En guise de conclusion à leurs interrogations, elles ont avancé la suggestion de l'articulation du discours queer, par et pour eux-mêmes (elles-mêmes?). Cette déclaration de non-/pp. 7-8/ confiance à la population étudiante hétérosexuelle (c'est à dire, selon leur définition, des individus ne se réclamant pas d'une essence queer de par leurs expériences) est un appel à la ghettoïsation des études queer dans le sens que le sujet supposé hétérosexuel se voit interdit l'accès à un espace discursif basé sur l'annulation de la démarcation entre l'espace privé et public. C'est aussi attribuer des intentions discriminatoires a priori à un groupe d'étudiants qui ne pourraient faire la preuve de leur autorité en tant qu'interlocuteurs queer valables. Quoique je sois d'accord sur le fait que l'expérience de la marginalité puisse modifier la perception du sujet dans son approche du monde (en prenant pour acquis que ce dernier base sa perception sur la seule expérience du désir...), je me demande dans quelle mesure cette perception pourrait être représentable et pertinente dans le contexte de l'énonciation du discours queer, par exemple. Chacun peut voir dans le rapport homosexuel ce qu'il veut, mais il faut éviter que le discours queer ne devienne une expérience de thérapie de groupe digne d'être diffusée en après-midi... Je me réfère à Wittgenstein:

Das Wesentliche am privaten Erlebnis ist eigentlich nicht, daß jeder sein eigenes Exemplar besitzt, sondern, daß keiner weiß, ob der Andere auch dies hat, oder etwas anderes. Es wäre also die Annahme möglich -obwohl nicht verifizierbar- ein Teil der Menscheit habe eine Rotempfindung, ein anderer Teil eine andere.[2] /pp. 8-9/

Cette volonté de retranchement du discours queer à un espace qui ne serait accessible que par la confession presque entière de certains éléments de la sphère privée, en particulier ceux concernant le désir sexuel, se heurte à une impossibilité très bien décrite par Julia Kristeva dans une entrevue accordée au magazine littéraire Lire.
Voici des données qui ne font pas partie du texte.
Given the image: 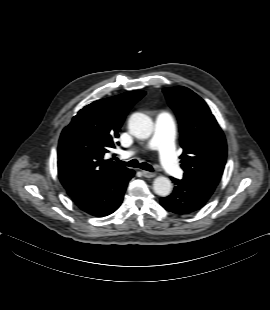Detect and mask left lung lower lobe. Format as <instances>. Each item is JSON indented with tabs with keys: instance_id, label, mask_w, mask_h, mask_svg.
Here are the masks:
<instances>
[{
	"instance_id": "obj_1",
	"label": "left lung lower lobe",
	"mask_w": 270,
	"mask_h": 310,
	"mask_svg": "<svg viewBox=\"0 0 270 310\" xmlns=\"http://www.w3.org/2000/svg\"><path fill=\"white\" fill-rule=\"evenodd\" d=\"M171 179L175 183L174 191L170 196L161 198L160 202L168 211L176 214H189L201 209L218 185L187 176L182 180Z\"/></svg>"
}]
</instances>
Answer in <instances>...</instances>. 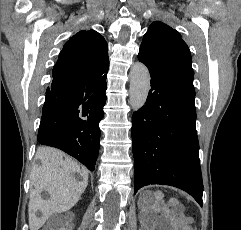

La psychanalyste donnait son opinion sur la possibilité d'éclairer l'oeuvre de certains auteurs par une biographie qui étalerait les détails de leur vie sexuelle. (On pense par exemple à la biographie de Simone de Beauvoir par Deirdre Bair, où les aventures homosexuelles de Simone de Beauvoir sont décrites à grands renforts de détails et de témoignages inédits.) Toutefois,

. . . le galvaudage de la psychanalyse sous cette forme présente un danger: celui de faire croire que la sexualité peut se dire directement. C'est une naïveté de croire qu'il peut y avoir une transparence psychique.[3]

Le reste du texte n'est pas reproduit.